Input ::
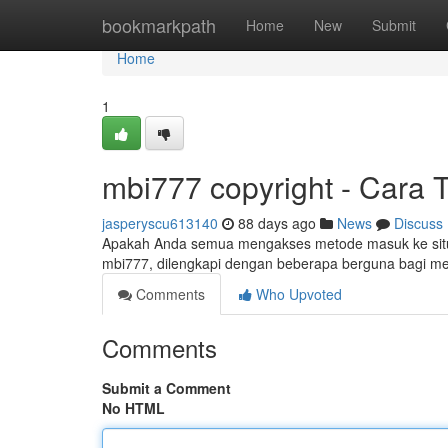
Home
bookmarkpath
Home
New
Submit
Home
1
mbi777 copyright - Cara 
jasperyscu613140
88 days ago
News
Discuss
Apakah Anda semua mengakses metode masuk ke situs
mbi777, dilengkapi dengan beberapa berguna bagi
Comments
Who Upvoted
Comments
Submit a Comment
No HTML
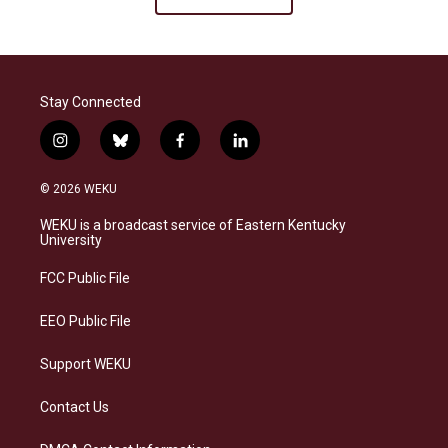
Stay Connected
i
b
f
l
n
l
a
i
s
u
c
n
© 2026 WEKU
t
e
e
k
a
s
b
e
WEKU is a broadcast service of Eastern Kentucky
g
k
o
d
University
r
y
o
i
a
k
n
FCC Public File
m
EEO Public File
Support WEKU
Contact Us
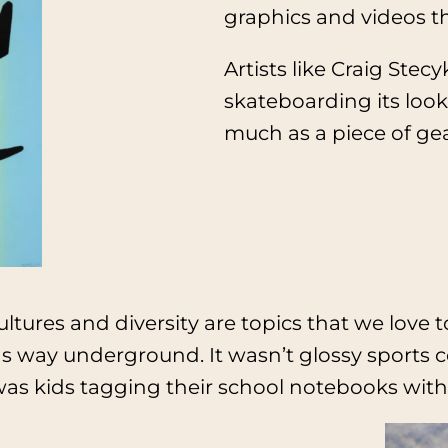
graphics and videos th
Artists like Craig St
skateboarding its look
much as a piece of gea
cultures and diversity are topics that we love
s way underground. It wasn’t glossy sports c
as kids tagging their school notebooks with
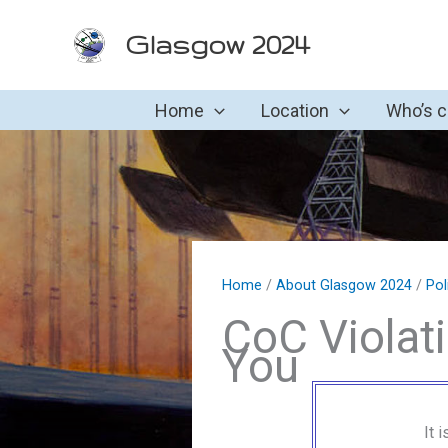
Skip
Glasgow 2024
to
content
Home
Location
Who’s 
Home
/
About Glasgow 2024
/
Pol
CoC Violat
You
It 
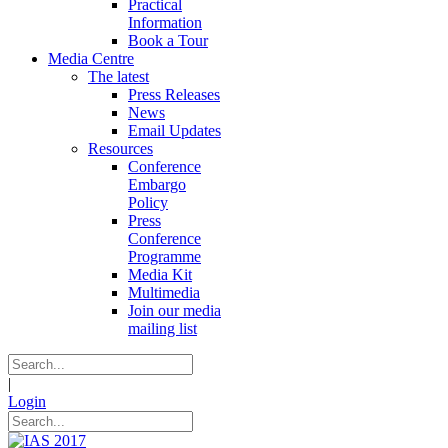
Practical
Information
Book a Tour
Media Centre
The latest
Press Releases
News
Email Updates
Resources
Conference
Embargo
Policy
Press
Conference
Programme
Media Kit
Multimedia
Join our media
mailing list
|
Login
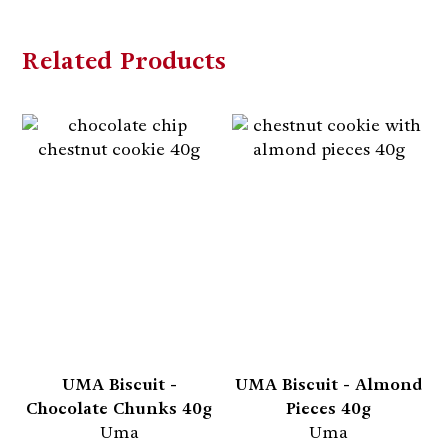
Related Products
UMA Biscuit -
UMA Biscuit - Almond
Chocolate Chunks 40g
Pieces 40g
Uma
Uma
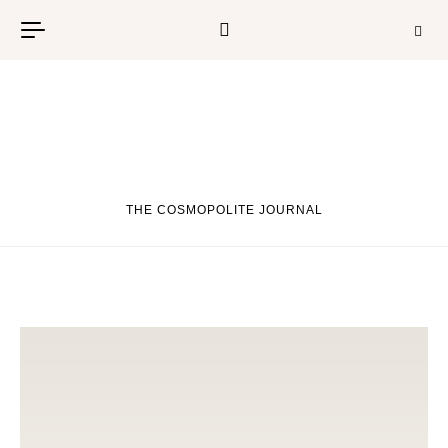
Skip to content
THE COSMOPOLITE JOURNAL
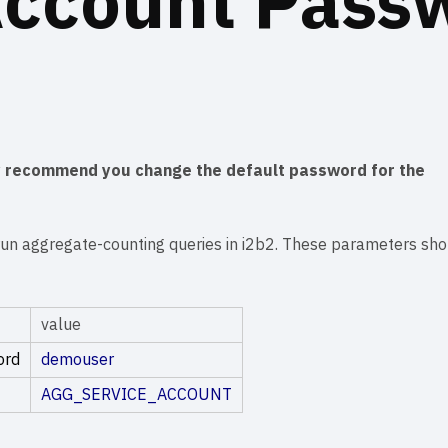
Account Pass
y recommend you change the default password for the
un aggregate-counting queries in i2b2. These parameters sho
value
ord
demouser
AGG_SERVICE_ACCOUNT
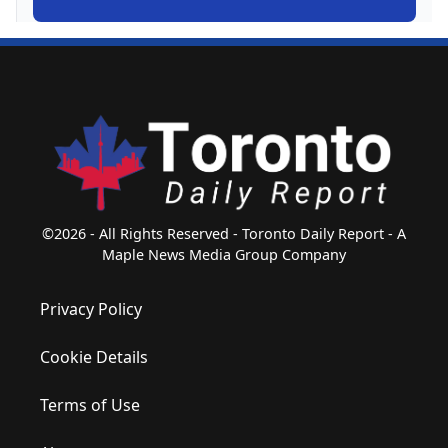
©2026 - All Rights Reserved - Toronto Daily Report - A
Maple News Media Group Company
Privacy Policy
Cookie Details
Terms of Use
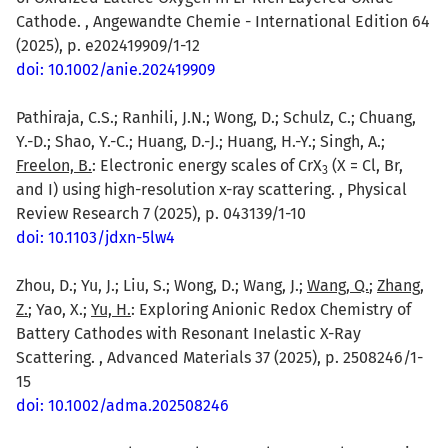
Cathode. , Angewandte Chemie - International Edition 64
(2025), p. e202419909/1-12
doi: 10.1002/anie.202419909
Pathiraja, C.S.; Ranhili, J.N.; Wong, D.; Schulz, C.; Chuang,
Y.-D.; Shao, Y.-C.; Huang, D.-J.; Huang, H.-Y.; Singh, A.;
Freelon, B.
: Electronic energy scales of CrX
(X = Cl, Br,
3
and I) using high-resolution x-ray scattering. , Physical
Review Research 7 (2025), p. 043139/1-10
doi: 10.1103/jdxn-5lw4
Zhou, D.; Yu, J.; Liu, S.; Wong, D.; Wang, J.;
Wang, Q.
;
Zhang,
Z.
; Yao, X.;
Yu, H.
: Exploring Anionic Redox Chemistry of
Battery Cathodes with Resonant Inelastic X-Ray
Scattering. , Advanced Materials 37 (2025), p. 2508246/1-
15
doi: 10.1002/adma.202508246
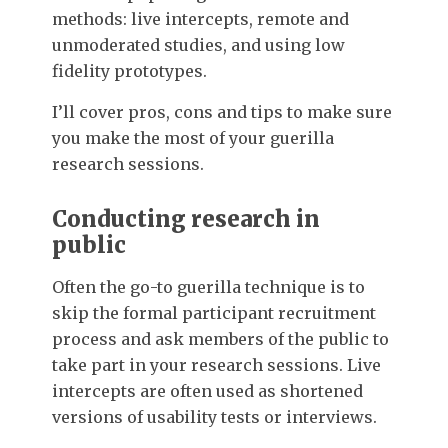
methods: live intercepts, remote and
unmoderated studies, and using low
fidelity prototypes.
I’ll cover pros, cons and tips to make sure
you make the most of your guerilla
research sessions.
Conducting research in
public
Often the go-to guerilla technique is to
skip the formal participant recruitment
process and ask members of the public to
take part in your research sessions. Live
intercepts are often used as shortened
versions of usability tests or interviews.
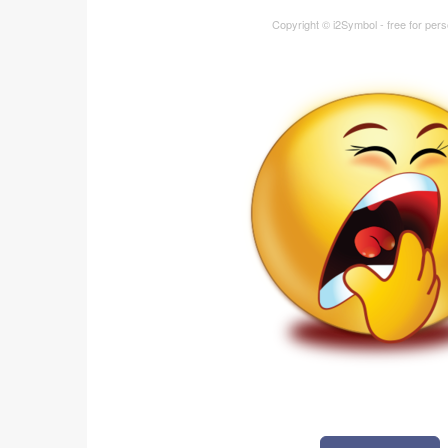
Copyright © i2Symbol - free for per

Task description ::
Print all the entries exactly as they appear, without the pictures.

Result ::
Home
bookmarkpath
Home
New
Submit
Home
1
mbi777 copyright - Cara 
jasperyscu613140
88 days ago
News
Discuss
Apakah Anda semua mengakses metode masuk ke situs
mbi777, dilengkapi dengan beberapa berguna bagi
Comments
Who Upvoted
Comments
Submit a Comment
No HTML
Stay Connected
i
b
f
l
n
l
a
i
s
u
c
n
© 2026 WEKU
t
e
e
k
a
s
b
e
WEKU is a broadcast service of Eastern Kentucky
g
k
o
d
University
r
y
o
i
a
k
n
FCC Public File
m
EEO Public File
Support WEKU
Contact Us
graphics and videos th
Artists like Craig St
skateboarding its look
much as a piece of gea
cultures and diversity are topics that we love
s way underground. It wasn’t glossy sports c
as kids tagging their school notebooks with
Skip
Glasgow 2024
to
content
Home
Location
Who’s 
Home
/
About Glasgow 2024
/
Pol
CoC Violat
You
It 
Practical
Information
Book a Tour
Media Centre
The latest
Press Releases
News
Email Updates
Resources
Conference
Embargo
Policy
Press
Conference
Programme
Media Kit
Multimedia
Join our media
mailing list
|
Login
Related Products
UMA Biscuit -
UMA Biscuit - Almond
Chocolate Chunks 40g
Pieces 40g
Uma
Uma
Skip to content
THE COSMOPOLITE JOURNAL
Account Pass
y recommend you change the default password for the
un aggregate-counting queries in i2b2. These parameters sho
value
ord
demouser
AGG_SERVICE_ACCOUNT
©2026 - All Rights Reserved - Toronto Daily Report - A
Maple News Media Group Company
Privacy Policy
Cookie Details
Terms of Use
Cathode. , Angewandte Chemie - International Edition 64
(2025), p. e202419909/1-12
doi: 10.1002/anie.202419909
Pathiraja, C.S.; Ranhili, J.N.; Wong, D.; Schulz, C.; Chuang,
Y.-D.; Shao, Y.-C.; Huang, D.-J.; Huang, H.-Y.; Singh, A.;
Freelon, B.
: Electronic energy scales of CrX
(X = Cl, Br,
3
and I) using high-resolution x-ray scattering. , Physical
Review Research 7 (2025), p. 043139/1-10
doi: 10.1103/jdxn-5lw4
Zhou, D.; Yu, J.; Liu, S.; Wong, D.; Wang, J.;
Wang, Q.
;
Zhang,
Z.
; Yao, X.;
Yu, H.
: Exploring Anionic Redox Chemistry of
Battery Cathodes with Resonant Inelastic X-Ray
Scattering. , Advanced Materials 37 (2025), p. 2508246/1-
15
doi: 10.1002/adma.202508246
methods: live intercepts, remote and
unmoderated studies, and using low
fidelity prototypes.
I’ll cover pros, cons and tips to make sure
you make the most of your guerilla
research sessions.
Conducting research in
public
Often the go-to guerilla technique is to
skip the formal participant recruitment
process and ask members of the public to
take part in your research sessions. Live
intercepts are often used as shortened
versions of usability tests or interviews.
Copyright © i2Symbol - free for per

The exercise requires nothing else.